I have thought of that initially. But Poisson's ratio is ratio of the transverse strain to the axial strain. Not the stress ratio. What's your proof that the relationship modulus=stress/strain supports Poisson's ratio = transverse stress/axial stress? I don't see this being use. Only transverse strain/transverse stress.

Most of us use codes for minimum spacing of ties (such as ACI). Do you have empirical formula that get the tranverse stresses that spacing of ties, bars sizes and patterns of confinement can resist (for example.. ties of certain sizes and spacing can resist 150 psi tranverse stresses)?

 

[BAretired]

Suppose the axial stress in a cylinder is 1500 psi. Then the axial strain is 1500/E[sub]c[/sub] and the transverse strain is μ*1500/E[sub]c[/sub] for a laterally unconfined test.

The radial pressure required to completely prevent transverse strain while maintaining 1500 psi axial pressure is greater than 1500*μ because the cylinder is being compressed in three dimensions. Also, the axial strain is less than the unconfined value.

Ties act as confinement steel and may theoretically resist a small portion of transverse strain, but it is not normally considered in design because (a) transverse strain is very small and (b) the ties must stretch in order to carry any load so that the differential strain is negligible.

BA

 

[Ron]

Lejam...in the range where stress and strain are proportional the ratio applies to either stress or strain

 

[lejam]

Thanks BA,

But the purpose of concrete jacket retrofitting is to resist the transverse strain... which is very small amount... do you think they can effectively do that? All concrete jackets have longitudinal bars at the ends and stirrups just like that of a column but it is wrapped to the original column. I wonder how can it effectively resist the tiny transverse strain of the orignal column at the ultimate strength when concrete is crushing.

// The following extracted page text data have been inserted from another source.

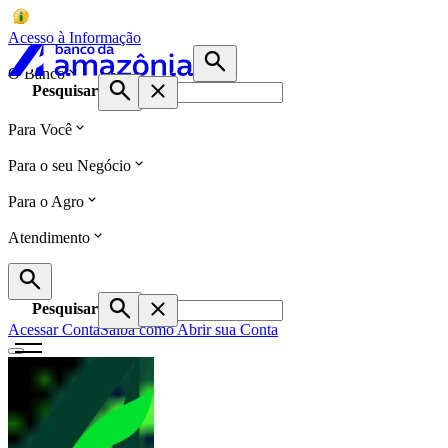
Acesso à Informação
O Banco
Pesquisar
Para Você
Para o seu Negócio
Para o Agro
Atendimento
Pesquisar
Acessar Conta
Saiba como Abrir sua Conta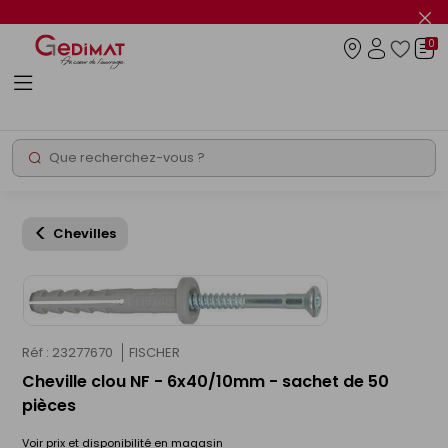
Panneau de gestion des cookies
Fer
le
0
flas
Connexio
info
Rechercher
Chantier express
Chevilles
Réf : 23277670
FISCHER
Cheville clou NF - 6x40/10mm - sachet de 50
pièces
Voir prix et disponibilité en magasin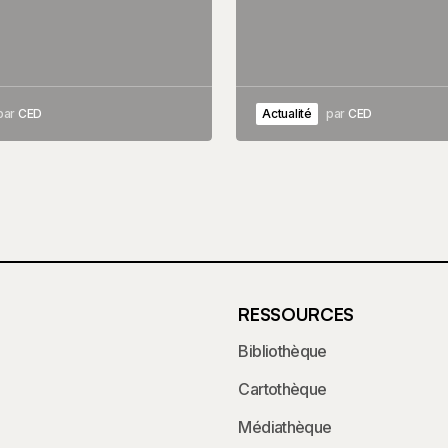
par
CED
Actualité
par
CED
RESSOURCES
Bibliothèque
Cartothèque
Médiathèque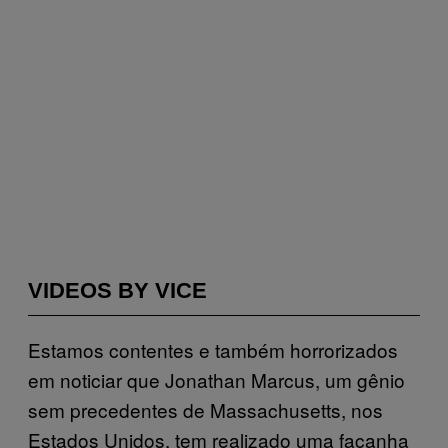
VIDEOS BY VICE
Estamos contentes e também horrorizados
em noticiar que Jonathan Marcus, um gênio
sem precedentes de Massachusetts, nos
Estados Unidos, tem realizado uma façanha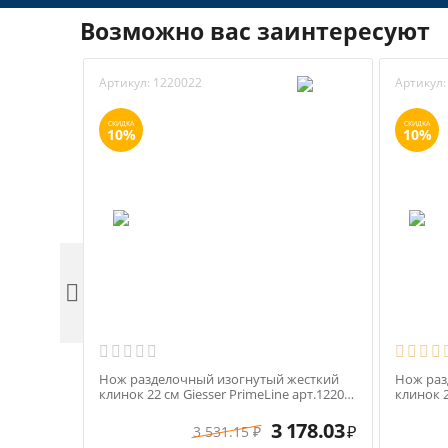
Возможно вас заинтересуют
Артикул:
1220022
Артикул:
СКИДКА
СКИДКА
10%
10%

Нож разделочный изогнутый жесткий
Нож раз
клинок 22 см Giesser PrimeLine арт.12200-
клинок 2
22 черная ручка
синяя р
3 178.03
3 531.15
₽
₽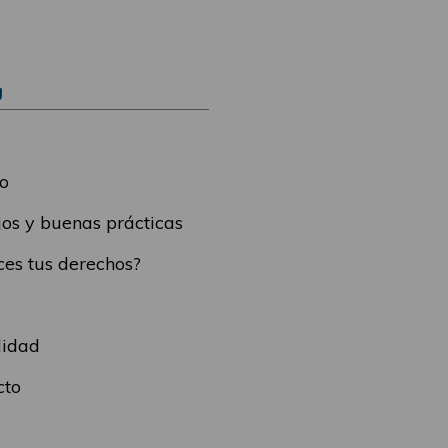
Ú
o
os y buenas prácticas
es tus derechos?
lidad
cto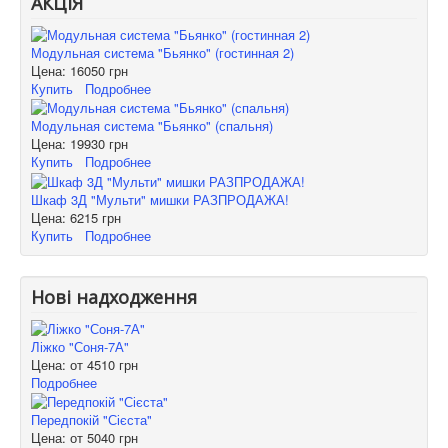
АКЦІЯ
Модульная система "Бьянко" (гостинная 2)
Цена:
16050 грн
Купить
Подробнее
Модульная система "Бьянко" (спальня)
Цена:
19930 грн
Купить
Подробнее
Шкаф 3Д "Мульти" мишки РАЗПРОДАЖА!
Цена:
6215 грн
Купить
Подробнее
Нові надходження
Ліжко "Соня-7А"
Цена: от
4510 грн
Подробнее
Передпокій "Сієста"
Цена: от
5040 грн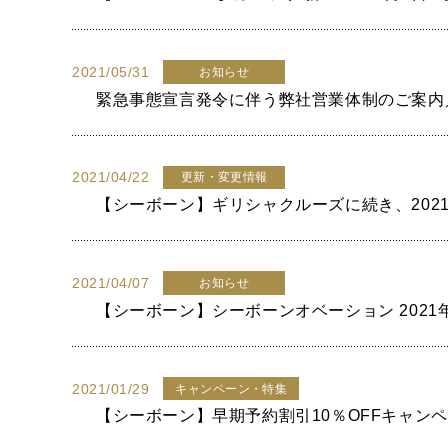
2021/05/31
お知らせ
緊急事態宣言発令に伴う弊社営業体制のご案内／4月
2021/04/22
更新・変更情報
【シーボーン】ギリシャクルーズに続き、202
2021/04/07
お知らせ
【シーボーン】シーボーンオベーション 202
2021/01/29
キャンペーン・特集
【シーボーン】早期予約割引10％OFFキャンペー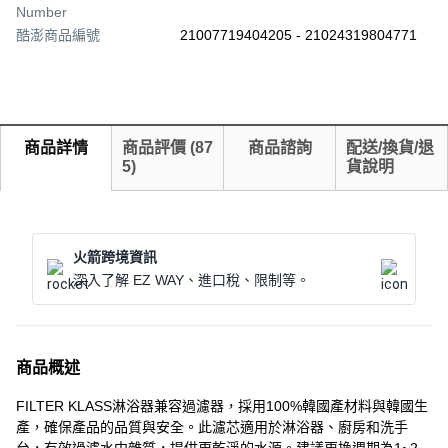
Number
酷澎商品編號
21007719404205 - 21024319804771
商品詳情
商品評價
(
87
商品諮詢
配送/換貨/退
5
)
貨說明
火箭跨境資訊
深入了解 EZ WAY、進口稅、限制等。
商品概述
FILTER KLASS淋浴器兼容過濾器，採用100%韓國產材料與韓國生
產，確保產品的品質與安全。此濾芯適用於淋浴器、廚房和洗手
台，有效過濾水中雜質，提供更乾淨的水源。建議更換週期為1~2個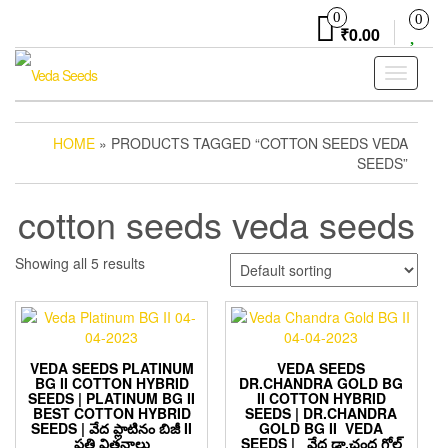
Skip
0
0
to
₹0.00
the
content
Toggle
navigati
HOME
» PRODUCTS TAGGED “COTTON SEEDS VEDA
SEEDS”
cotton seeds veda seeds
Showing all 5 results
VEDA SEEDS PLATINUM
VEDA SEEDS
BG II COTTON HYBRID
DR.CHANDRA GOLD BG
SEEDS | PLATINUM BG II
II COTTON HYBRID
BEST COTTON HYBRID
SEEDS | DR.CHANDRA
SEEDS | వేద ప్లాటినం బిజీ II
GOLD BG II VEDA
పత్తి విత్తనాలు
SEEDS | వేద డా.చంద్ర గోల్డ్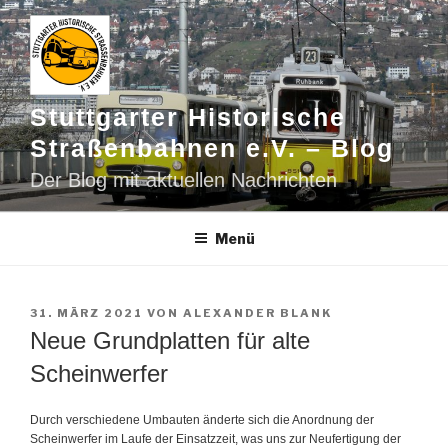
Zum
Inhalt
springen
Stuttgarter Historische
Straßenbahnen e.V. – Blog
Der Blog mit aktuellen Nachrichten
Menü
VERÖFFENTLICHT
31. MÄRZ 2021
VON
ALEXANDER BLANK
AM
Neue Grundplatten für alte
Scheinwerfer
Durch verschiedene Umbauten änderte sich die Anordnung der
Scheinwerfer im Laufe der Einsatzzeit, was uns zur Neufertigung der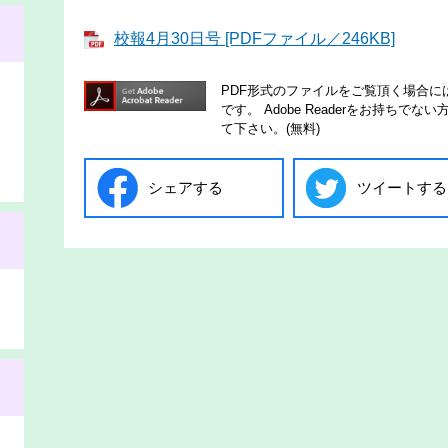
校報4月30日号 [PDFファイル／246KB]
PDF形式のファイルをご覧頂く場合には、A
です。
Adobe Readerをお持ち
て下さい。(無料)
シェアする
ツイートする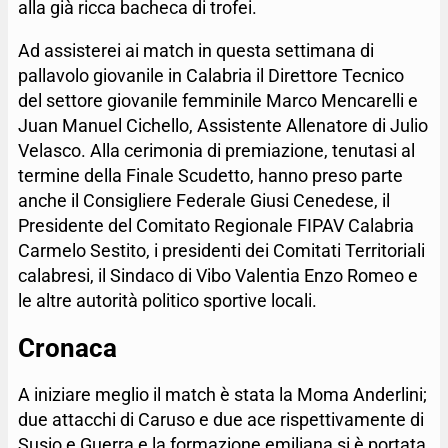
alla già ricca bacheca di trofei.
Ad assisterei ai match in questa settimana di
pallavolo giovanile in Calabria il Direttore Tecnico
del settore giovanile femminile Marco Mencarelli e
Juan Manuel Cichello, Assistente Allenatore di Julio
Velasco. Alla cerimonia di premiazione, tenutasi al
termine della Finale Scudetto, hanno preso parte
anche il Consigliere Federale Giusi Cenedese, il
Presidente del Comitato Regionale FIPAV Calabria
Carmelo Sestito, i presidenti dei Comitati Territoriali
calabresi, il Sindaco di Vibo Valentia Enzo Romeo e
le altre autorità politico sportive locali.
Cronaca
A iniziare meglio il match è stata la Moma Anderlini;
due attacchi di Caruso e due ace rispettivamente di
Susio e Guerra e la formazione emiliana si è portata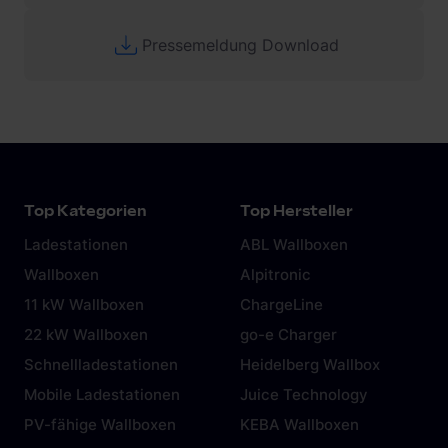
Pressemeldung Download
Top Kategorien
Top Hersteller
Ladestationen
ABL Wallboxen
Wallboxen
Alpitronic
11 kW Wallboxen
ChargeLine
22 kW Wallboxen
go-e Charger
Schnellladestationen
Heidelberg Wallbox
Mobile Ladestationen
Juice Technology
PV-fähige Wallboxen
KEBA Wallboxen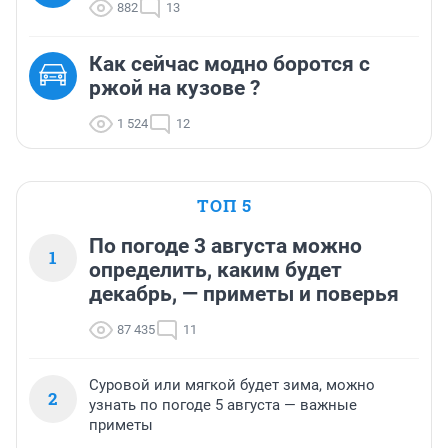
882
13
Как сейчас модно боротся с
ржой на кузове ?
1 524
12
ТОП 5
По погоде 3 августа можно
1
определить, каким будет
декабрь, — приметы и поверья
87 435
11
Суровой или мягкой будет зима, можно
2
узнать по погоде 5 августа — важные
приметы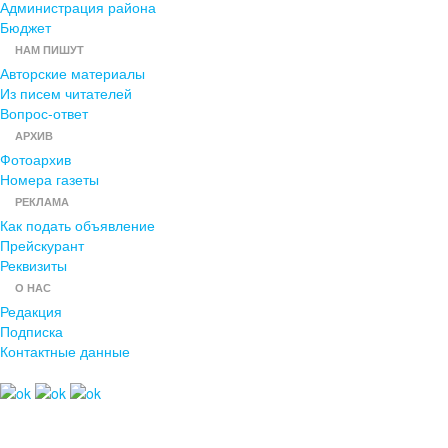
Администрация района
Бюджет
НАМ ПИШУТ
Авторские материалы
Из писем читателей
Вопрос-ответ
АРХИВ
Фотоархив
Номера газеты
РЕКЛАМА
Как подать объявление
Прейскурант
Реквизиты
О НАС
Редакция
Подписка
Контактные данные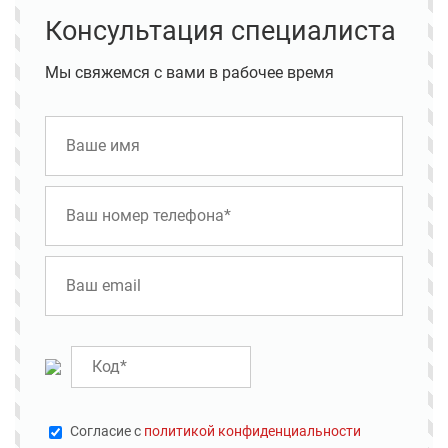
Консультация специалиста
Мы свяжемся с вами в рабочее время
Cогласие с
политикой конфиденциальности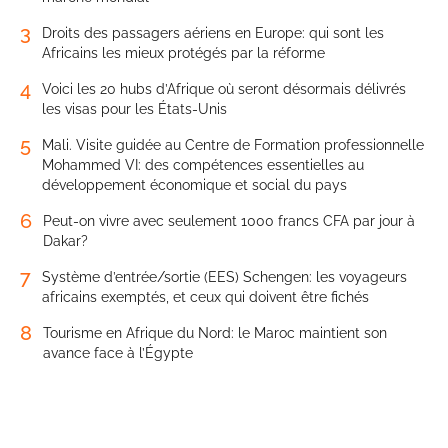
3
Droits des passagers aériens en Europe: qui sont les
Africains les mieux protégés par la réforme
4
Voici les 20 hubs d’Afrique où seront désormais délivrés
les visas pour les États-Unis
5
Mali. Visite guidée au Centre de Formation professionnelle
Mohammed VI: des compétences essentielles au
développement économique et social du pays
6
Peut-on vivre avec seulement 1000 francs CFA par jour à
Dakar?
7
Système d’entrée/sortie (EES) Schengen: les voyageurs
africains exemptés, et ceux qui doivent être fichés
8
Tourisme en Afrique du Nord: le Maroc maintient son
avance face à l’Égypte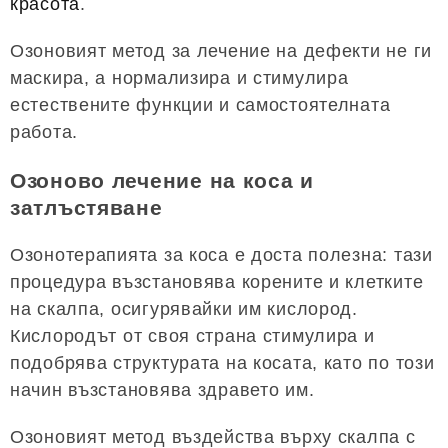
красота
.
Озоновият метод за лечение на дефекти не ги
маскира, а нормализира и стимулира
естествените функции и самостоятелната
работа.
Озоново лечение на коса и
затлъстяване
Озонотерапията за коса е доста полезна: тази
процедура възстановява корените и клетките
на скалпа, осигурявайки им кислород.
Кислородът от своя страна стимулира и
подобрява структурата на косата, като по този
начин възстановява здравето им.
Озоновият метод въздейства върху скалпа с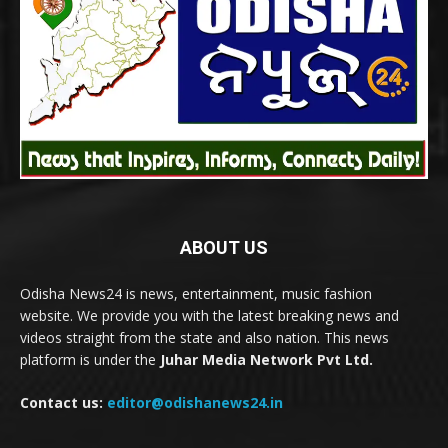
ABOUT US
Odisha News24 is news, entertainment, music fashion
website. We provide you with the latest breaking news and
videos straight from the state and also nation. This news
platform is under the
Juhar Media Network Pvt Ltd.
Contact us:
editor@odishanews24.in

If concrete jackets can't resist that tiny transverse strain (can it?). Maybe it's more practical usage is in avoiding the crushed concrete from shearing outwards by its confinement?

 

[Ron]

Sorry BA...I should have read your post before posting mine. Didn't mean to repeat what you had already more clearly stated!

 

[BAretired]

No problem Ron. But maybe you'd like to field the latest question about concrete jacket retrofitting as it is a little outside my area of expertise.

BA

 

[Ron]

BA...I'm no expert in it, but have a few points to offer.

First, the stress levels in the columns should not be close to f'c, unless this is a renovation/change of use with higher load considerations. If the loading can be determined properly, then a solution can be effected.

For jacketing, let's consider a round column, concentrically loaded. If the lateral strain is computed properly, then the lateral strain from the column will impose a stress on the jacket. That stress is hoop stress. Tensile reinforcement can then be determined to resist the hoop stress. Using this approach, there is inherent strain compatibility in the repair.

If there is no concern about localized crushing at the top or bottom of the column and it is only a mid-height concern developed from Poisson's ratio, then the jacket should be isolated from the top and bottom to remove direct axial load from the loading at the top or bottom of the column. That simplifies the condition and the analysis. Note that some axial load will still exist in the jacket from contact and bonding friction of the column face. This must be considered.

If the columns are rectangular (including square!), the stress distribution is a little different but the same concepts apply.

For jacketing like this, I would consider a carbon fiber overlay, provided the differential stresses are reasonable.